## WORK ORDER:
The listing is to be repeated exactly, and its pictures are to be left out.

[GIVEN RECORDS — start]

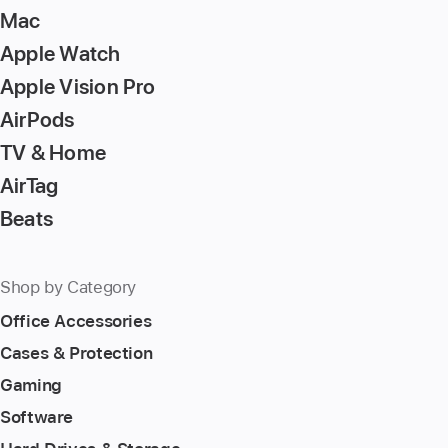
Mac
Apple Watch
Apple Vision Pro
AirPods
TV & Home
AirTag
Beats
Shop by Category
Office Accessories
Cases & Protection
Gaming
Software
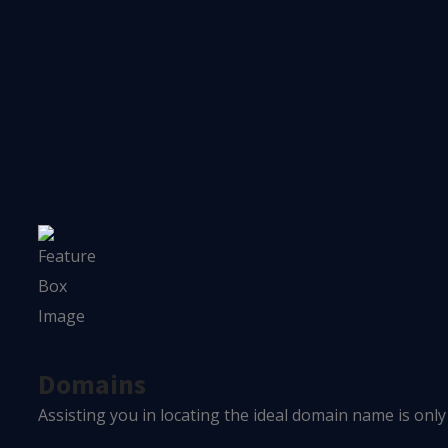
OUR SOLUTIONS
What We Provide
We provide tailored solutions to increase your lead genera
Domains
Assisting you in locating the ideal domain name is only 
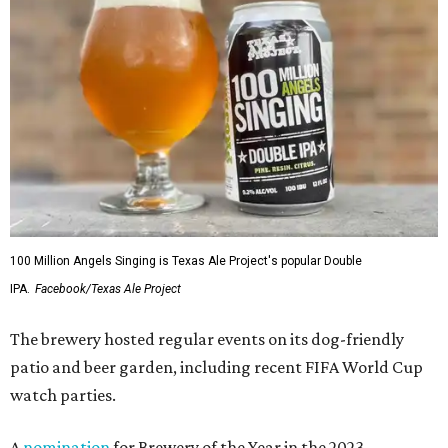
100 Million Angels Singing is Texas Ale Project's popular Double
IPA.
Facebook/Texas Ale Project
The brewery hosted regular events on its dog-friendly
patio and beer garden, including recent FIFA World Cup
watch parties.
A
nomination
for Brewery of the Year in the 2023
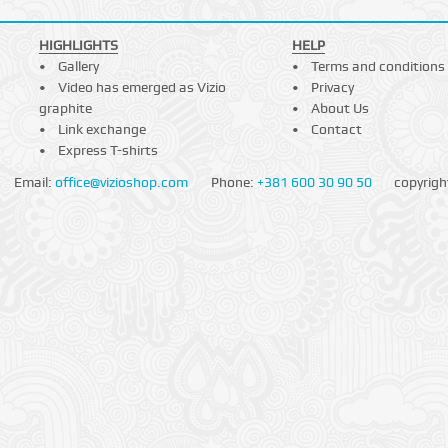
HIGHLIGHTS
HELP
Gallery
Terms and conditions
Video has emerged as Vizio
Privacy
graphite
About Us
Link exchange
Contact
Express T-shirts
Email:
office@vizioshop.com
Phone:
+381 600 30 90 50
copyrigh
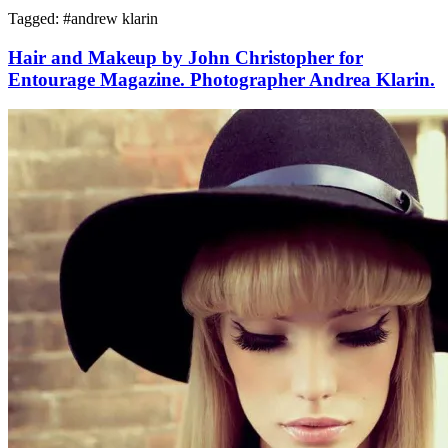
Tagged: #
andrew klarin
Hair and Makeup by John Christopher for
Entourage Magazine. Photographer Andrea Klarin.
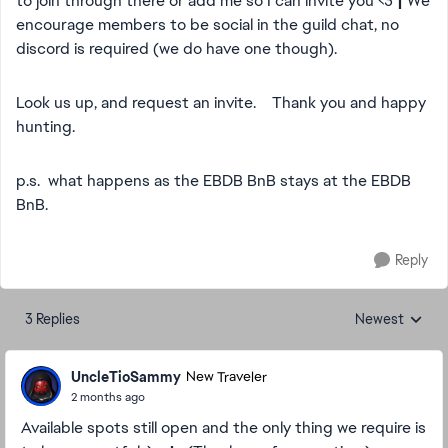
to join through there or add me so I can invite you <3
|
We
encourage members to be social in the guild chat, no
discord is required (we do have one though).
Look us up, and request an invite. Thank you and happy
hunting.
p.s. what happens as the EBDB BnB stays at the EBDB
BnB.
Reply
3 Replies
Newest
Replies sorted
UncleTioSammy
New Traveler
2 months ago
Available spots still open and the only thing we require is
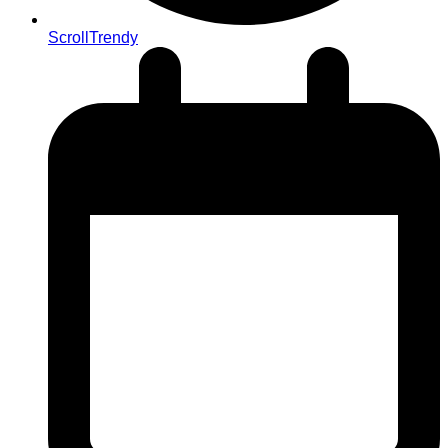
ScrollTrendy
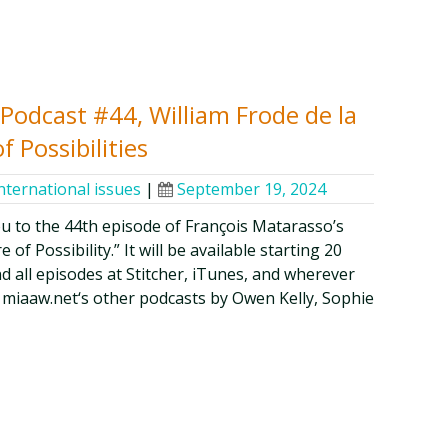
y Podcast #44, William Frode de la
f Possibilities
nternational issues
|
September 19, 2024
ou to the 44th episode of François Matarasso’s
of Possibility.” It will be available starting 20
d all episodes at Stitcher, iTunes, and wherever
 miaaw.net‘s other podcasts by Owen Kelly, Sophie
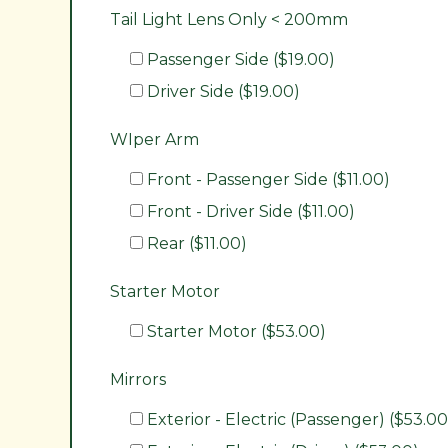
Tail Light Lens Only < 200mm
Passenger Side ($19.00)
Driver Side ($19.00)
WIper Arm
Front - Passenger Side ($11.00)
Front - Driver Side ($11.00)
Rear ($11.00)
Starter Motor
Starter Motor ($53.00)
Mirrors
Exterior - Electric (Passenger) ($53.00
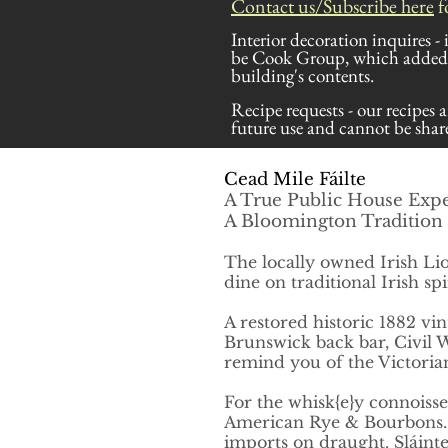
Contact us/Subscribe here
f
Interior decoration inquires -
be Cook Group, which added t
building's contents.
Recipe requests - our recipes a
future use and cannot be share
Cead Mile Fáilte
A True Public House Exp
A Bloomington Tradition 
The locally owned Irish Lio
dine on traditional
Irish sp
A restored historic 1882
vin
Brunswick back bar, Civil W
remind you of the Victorian
For the
whisk{e}y
connoisse
American Rye & Bourbons. Fu
imports on draught
. Sláint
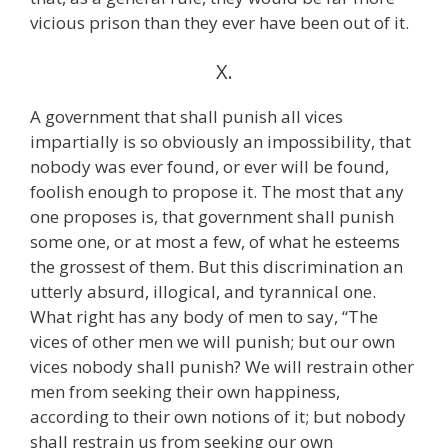
vicious prison than they ever have been out of it.
X.
A government that shall punish all vices
impartially is so obviously an impossibility, that
nobody was ever found, or ever will be found,
foolish enough to propose it. The most that any
one proposes is, that government shall punish
some one, or at most a few, of what he esteems
the grossest of them. But this discrimination an
utterly absurd, illogical, and tyrannical one.
What right has any body of men to say, “The
vices of other men we will punish; but our own
vices nobody shall punish? We will restrain other
men from seeking their own happiness,
according to their own notions of it; but nobody
shall restrain us from seeking our own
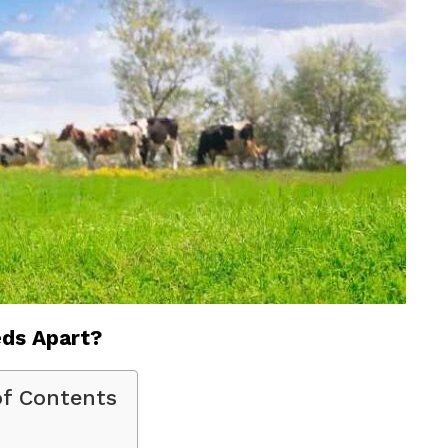
ds Apart?
of Contents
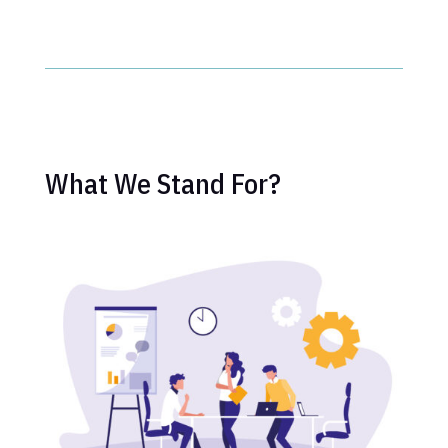
What We Stand For?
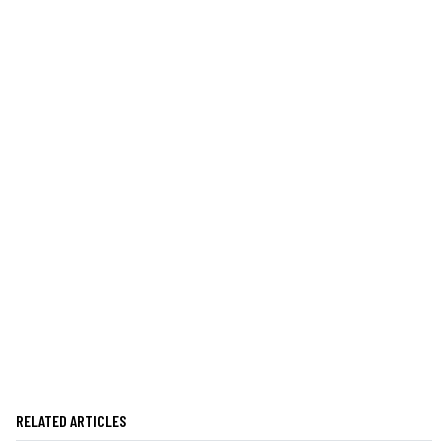
RELATED ARTICLES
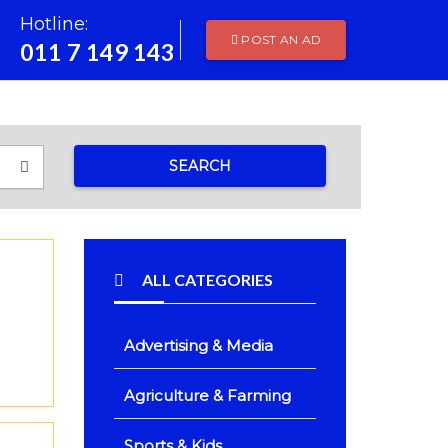
Hotline:
POST AN AD
011 7 149 143
SEARCH
ALL CATEGORIES
Advertising & Media
Agriculture & Farming
Sports & Kids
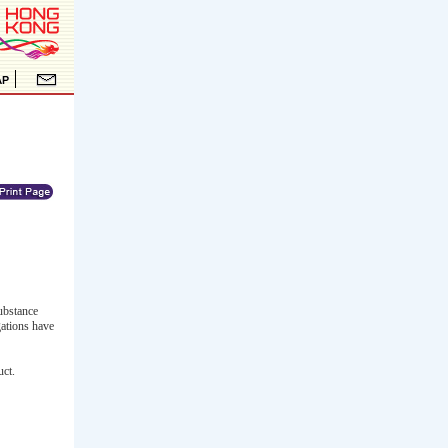
ubstance
gations have
uct.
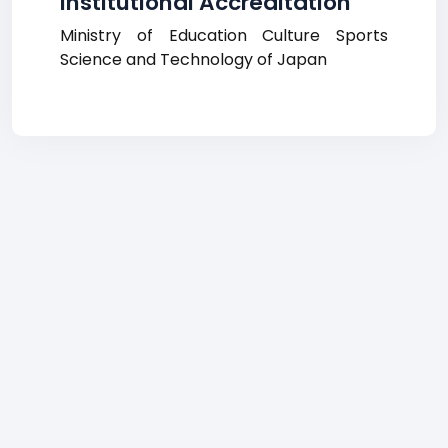
Institutional Accreditation
Ministry of Education Culture Sports
Science and Technology of Japan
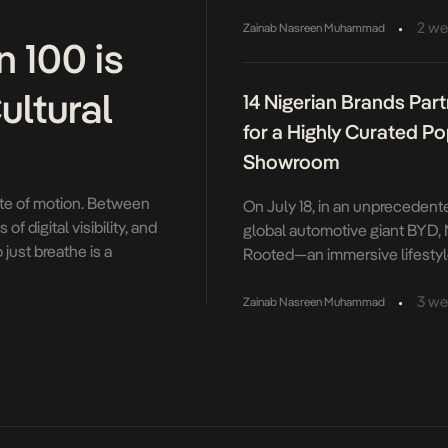
Knorr Jollof Fest, a multi-city 
music and culture. With this y
•
2 we
Zainab Nasreen Muhammad
 100 is
Culture, Knorr once again bro
Nigerians love in one place, f
ultural
14 Nigerian Brands Par
flavours to music, art and im
Hosted by fan favourites, Tob
for a Highly Curated P
the energy barely dropped from 
Showroom
tate of motion. Between
On July 18, in an unprecedent
f digital visibility, and
global automotive giant BYD,
just breathe is a
Rooted—an immersive lifestyle
exed on the turn […]
of Lagos’ most design-conscio
home brands into one kinetic
•
3 we
Zainab Nasreen Muhammad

[GIVEN RECORDS — finish]

## WORKED SOLUTION:
Mac
Apple Watch
Apple Vision Pro
AirPods
TV & Home
AirTag
Beats
Shop by Category
Office Accessories
Cases & Protection
Gaming
Software
OUR SOLUTIONS
What We Provide
We provide tailored solutions to increase your lead genera
Domains
Assisting you in locating the ideal domain name is only 
100 Million Angels Singing is Texas Ale Project's popular Double
IPA.
Facebook/Texas Ale Project
The brewery hosted regular events on its dog-friendly
patio and beer garden, including recent FIFA World Cup
watch parties.
A
nomination
for Brewery of the Year in the 2023
HIGHLIGHTS
HELP
Gallery
Terms and conditions
Video has emerged as Vizio
Privacy
graphite
About Us
Link exchange
Contact
Express T-shirts
Email:
office@vizioshop.com
Phone:
+381 600 30 90 50
copyrigh
Tagged: #
andrew klarin
Hair and Makeup by John Christopher for
Entourage Magazine. Photographer Andrea Klarin.
to join through there or add me so I can invite you <3
|
We
encourage members to be social in the guild chat, no
discord is required (we do have one though).
Look us up, and request an invite. Thank you and happy
hunting.
p.s. what happens as the EBDB BnB stays at the EBDB
BnB.
Reply
3 Replies
Newest
Replies sorted
UncleTioSammy
New Traveler
2 months ago
Available spots still open and the only thing we require is
ScrollTrendy
y Podcast #44, William Frode de la
f Possibilities
nternational issues
|
September 19, 2024
ou to the 44th episode of François Matarasso’s
of Possibility.” It will be available starting 20
d all episodes at Stitcher, iTunes, and wherever
 miaaw.net‘s other podcasts by Owen Kelly, Sophie
Tail Light Lens Only < 200mm
Passenger Side ($19.00)
Driver Side ($19.00)
WIper Arm
Front - Passenger Side ($11.00)
Front - Driver Side ($11.00)
Rear ($11.00)
Starter Motor
Starter Motor ($53.00)
Mirrors
Exterior - Electric (Passenger) ($53.00
Contact us/Subscribe here
f
Interior decoration inquires -
be Cook Group, which added t
building's contents.
Recipe requests - our recipes a
future use and cannot be share
Cead Mile Fáilte
A True Public House Exp
A Bloomington Tradition 
The locally owned Irish Lio
dine on traditional
Irish sp
A restored historic 1882
vin
Brunswick back bar, Civil W
remind you of the Victorian
For the
whisk{e}y
connoisse
American Rye & Bourbons. Fu
imports on draught
. Sláint
vicious prison than they ever have been out of it.
X.
A government that shall punish all vices
impartially is so obviously an impossibility, that
nobody was ever found, or ever will be found,
foolish enough to propose it. The most that any
one proposes is, that government shall punish
some one, or at most a few, of what he esteems
the grossest of them. But this discrimination an
utterly absurd, illogical, and tyrannical one.
What right has any body of men to say, “The
vices of other men we will punish; but our own
vices nobody shall punish? We will restrain other
men from seeking their own happiness,
according to their own notions of it; but nobody
shall restrain us from seeking our own
ds Apart?
of Contents
What We Stand For?
RELATED ARTICLES
Hotline:
POST AN AD
011 7 149 143
SEARCH
ALL CATEGORIES
Advertising & Media
Agriculture & Farming
Sports & Kids
ubstance
gations have
uct.
Institutional Accreditation
Ministry of Education Culture Sports
Science and Technology of Japan
Knorr Jollof Fest, a multi-city 
music and culture. With this y
•
2 we
Zainab Nasreen Muhammad
 100 is
Culture, Knorr once again bro
Nigerians love in one place, f
ultural
14 Nigerian Brands Par
flavours to music, art and im
Hosted by fan favourites, Tob
for a Highly Curated P
the energy barely dropped from 
Showroom
tate of motion. Between
On July 18, in an unprecedent
f digital visibility, and
global automotive giant BYD,
just breathe is a
Rooted—an immersive lifestyle
exed on the turn […]
of Lagos’ most design-conscio
home brands into one kinetic
•
3 we
Zainab Nasreen Muhammad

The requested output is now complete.